» TASK STATEMENT:
Would you please copy every line from the records that contains the word "Cattini"?

» DATA RECORDS:
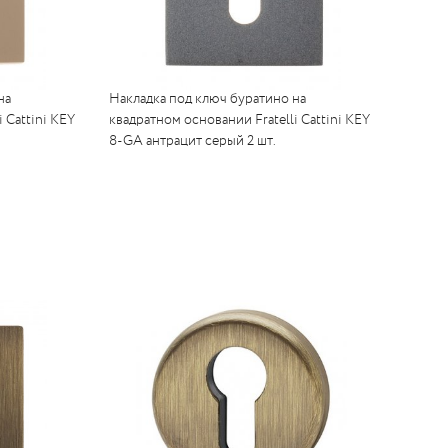
на
Накладка под ключ буратино на
 Cattini KEY
квадратном основании Fratelli Cattini KEY
8-GA антрацит серый 2 шт.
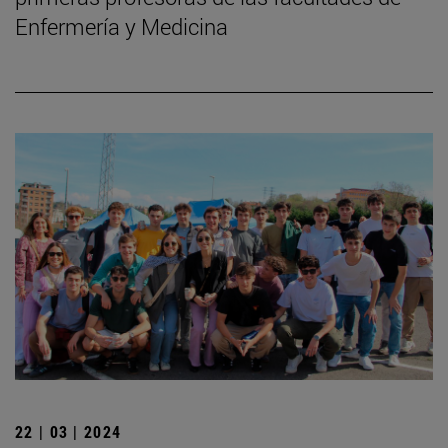
Enfermería y Medicina
22 | 03 | 2024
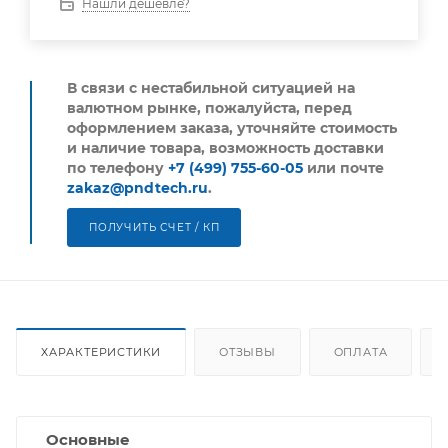
Нашли дешевле?
В связи с нестабильной ситуацией на
валютном рынке, пожалуйста,
перед
оформлением заказа, уточняйте стоимость
и наличие товара, возможность доставки
по телефону
+7 (499) 755-60-05
или почте
zakaz@pndtech.ru
.
ПОЛУЧИТЬ СЧЕТ / КП
ХАРАКТЕРИСТИКИ
ОТЗЫВЫ
ОПЛАТА
Основные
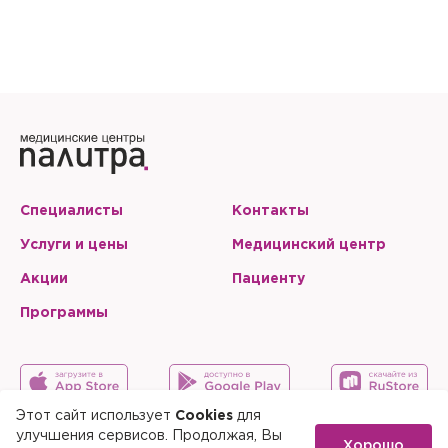
Специалисты
Контакты
Услуги и цены
Медицинский центр
Акции
Пациенту
Программы
Этот сайт использует
Cookies
для
улучшения сервисов. Продолжая, Вы
Хорошо
Карта сайта
Скачать мобильное приложение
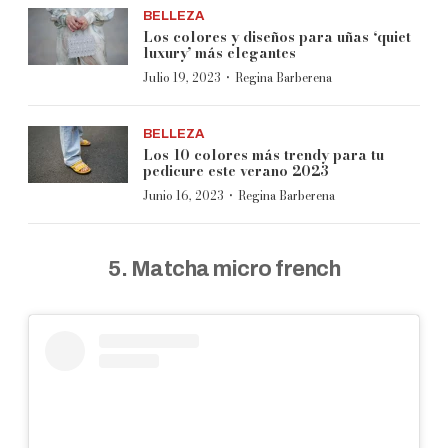
BELLEZA
Los colores y diseños para uñas ‘quiet
luxury’ más elegantes
·
Julio 19, 2023
Regina Barberena
BELLEZA
Los 10 colores más trendy para tu
pedicure este verano 2023
·
Junio 16, 2023
Regina Barberena
5. Matcha micro french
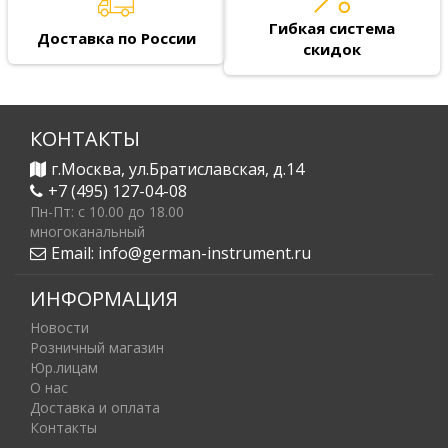
Гибкая система
Доставка по России
скидок
КОНТАКТЫ
г.Москва, ул.Братиславская, д.14
+7 (495) 127-04-08
Пн-Пт: c 10.00 до 18.00
многоканальный
Email:
info@german-instrument.ru
ИНФОРМАЦИЯ
Новости
Розничный магазин
Юр.лицам
О нас
Доставка и оплата
Контакты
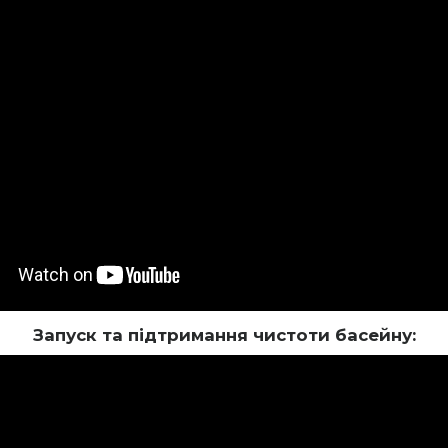
Запуск та підтримання чистоти басейну:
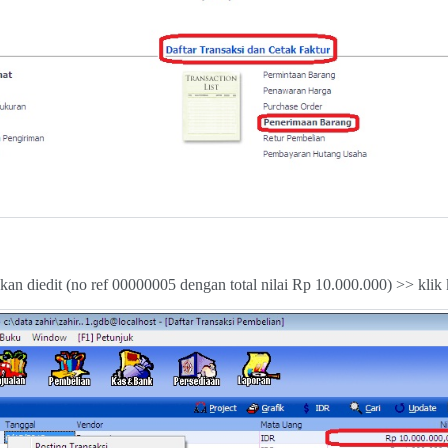
akan diedit (no ref 00000005 dengan total nilai Rp 10.000.000) >> klik 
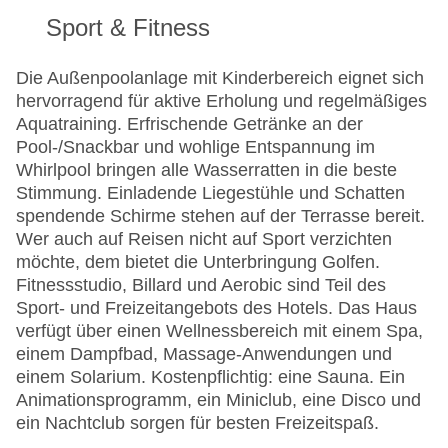
Sport & Fitness
Die Außenpoolanlage mit Kinderbereich eignet sich
hervorragend für aktive Erholung und regelmäßiges
Aquatraining. Erfrischende Getränke an der
Pool-/Snackbar und wohlige Entspannung im
Whirlpool bringen alle Wasserratten in die beste
Stimmung. Einladende Liegestühle und Schatten
spendende Schirme stehen auf der Terrasse bereit.
Wer auch auf Reisen nicht auf Sport verzichten
möchte, dem bietet die Unterbringung Golfen.
Fitnessstudio, Billard und Aerobic sind Teil des
Sport- und Freizeitangebots des Hotels. Das Haus
verfügt über einen Wellnessbereich mit einem Spa,
einem Dampfbad, Massage-Anwendungen und
einem Solarium. Kostenpflichtig: eine Sauna. Ein
Animationsprogramm, ein Miniclub, eine Disco und
ein Nachtclub sorgen für besten Freizeitspaß.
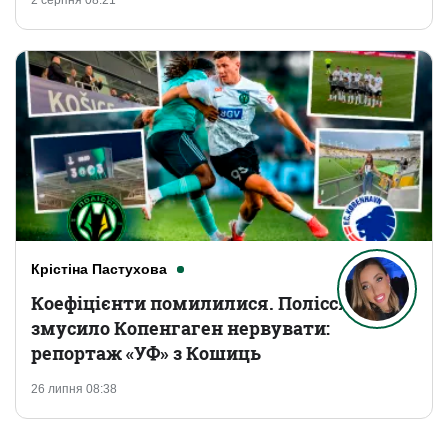
2 серпня 08:21
Крістіна Пастухова
Коефіцієнти помилилися. Полісся
змусило Копенгаген нервувати:
репортаж «УФ» з Кошиць
26 липня 08:38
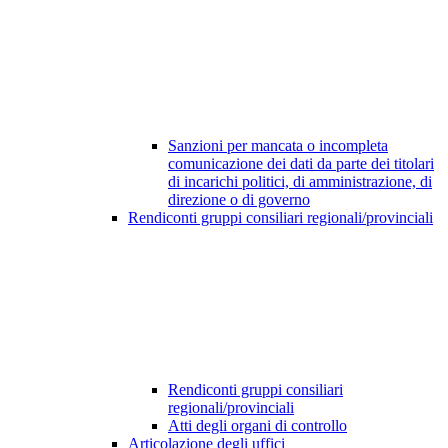
Sanzioni per mancata o incompleta
comunicazione dei dati da parte dei titolari
di incarichi politici, di amministrazione, di
direzione o di governo
Rendiconti gruppi consiliari regionali/provinciali
Rendiconti gruppi consiliari
regionali/provinciali
Atti degli organi di controllo
Articolazione degli uffici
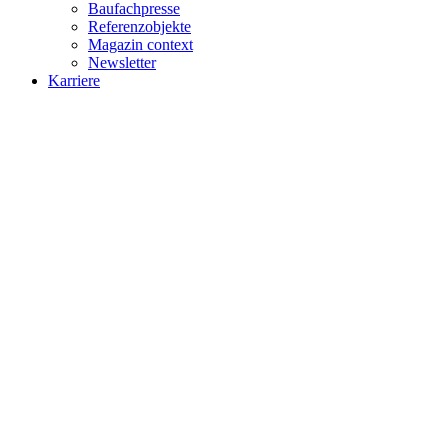
Baufachpresse
Referenzobjekte
Magazin context
Newsletter
Karriere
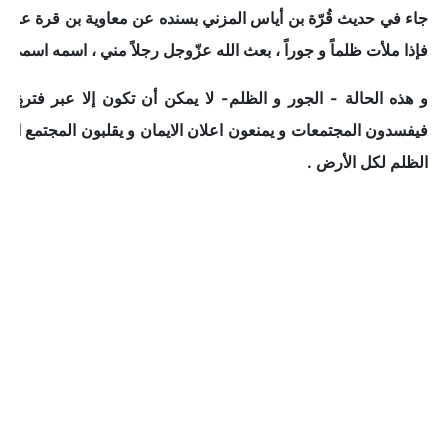
جاء في حديث قُرّة بن أياس المزني بسنده عن معاوية بن قرة عن أبيه
فإذا ملأت ظلماً و جوراً ، بعث الله عزّوجل رجلاً مني ، اسمه اسمي . 
و هذه الحالة - الجور و الظلم- لا يمكن أن تكون إلا عبر فترة
فيفسدون المجتمعات و يمنعون اعلان الايمان و يقلبون المجتمع الا
الظلم لكل الأرض .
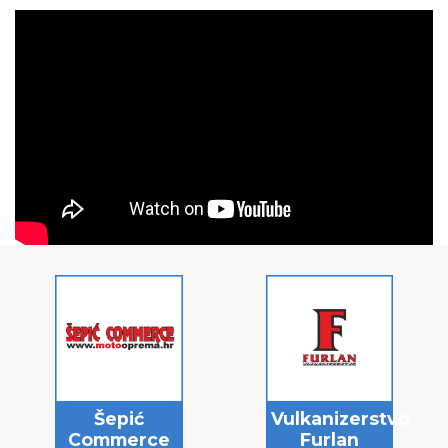
Šepić
Vulkanizerstvo
Commerce
Furlan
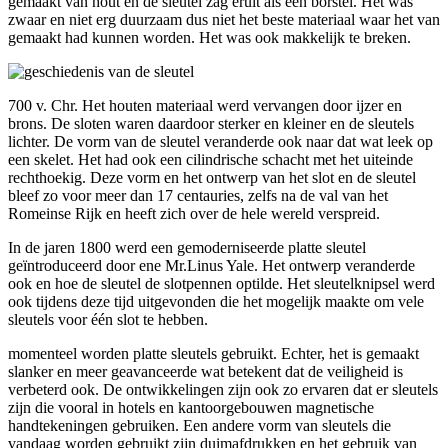
gemaakt van hout en de sleutel zag eruit als een borstel. Het was
zwaar en niet erg duurzaam dus niet het beste materiaal waar het van
gemaakt had kunnen worden. Het was ook makkelijk te breken.
700 v. Chr. Het houten materiaal werd vervangen door ijzer en
brons. De sloten waren daardoor sterker en kleiner en de sleutels
lichter. De vorm van de sleutel veranderde ook naar dat wat leek op
een skelet. Het had ook een cilindrische schacht met het uiteinde
rechthoekig. Deze vorm en het ontwerp van het slot en de sleutel
bleef zo voor meer dan 17 centauries, zelfs na de val van het
Romeinse Rijk en heeft zich over de hele wereld verspreid.
In de jaren 1800 werd een gemoderniseerde platte sleutel
geïntroduceerd door ene Mr.Linus Yale. Het ontwerp veranderde
ook en hoe de sleutel de slotpennen optilde. Het sleutelknipsel werd
ook tijdens deze tijd uitgevonden die het mogelijk maakte om vele
sleutels voor één slot te hebben.
momenteel worden platte sleutels gebruikt. Echter, het is gemaakt
slanker en meer geavanceerde wat betekent dat de veiligheid is
verbeterd ook. De ontwikkelingen zijn ook zo ervaren dat er sleutels
zijn die vooral in hotels en kantoorgebouwen magnetische
handtekeningen gebruiken. Een andere vorm van sleutels die
vandaag worden gebruikt zijn duimafdrukken en het gebruik van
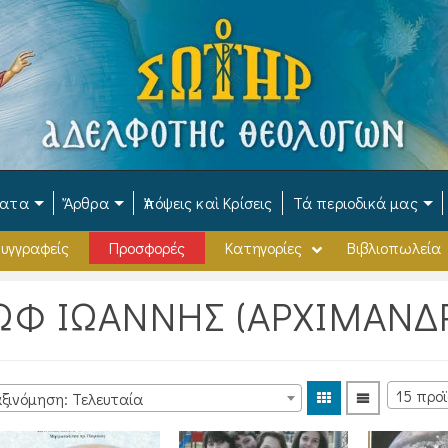
ματα
Ἄρθρα
Ἀπόψεις καὶ Κρίσεις
Τά περιοδικά μας
υγγραφείς
Προσφορές
Κατηγορίες
Βιβλιοπωλεία
ΩΦ ΙΩΑΝΝΗΣ (ΑΡΧΙΜΑΝΔΡ
ξινόμηση: Τελευταία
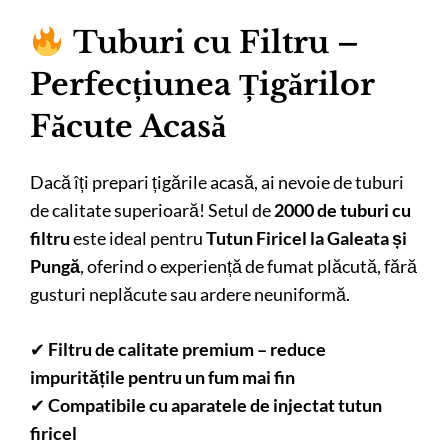
Tuburi cu Filtru –
Perfecțiunea Țigărilor
Făcute Acasă
Dacă îți prepari țigările acasă, ai nevoie de tuburi
de calitate superioară! Setul de
2000 de tuburi cu
filtru
este ideal pentru
Tutun Firicel la Galeata și
Pungă
, oferind o experiență de fumat plăcută, fără
gusturi neplăcute sau ardere neuniformă.
✔
Filtru de calitate premium – reduce
impuritățile pentru un fum mai fin
✔
Compatibile cu aparatele de injectat tutun
firicel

» THE COMPLETED TASK:
 Cattini KEY
квадратном основании Fratelli Cattini KEY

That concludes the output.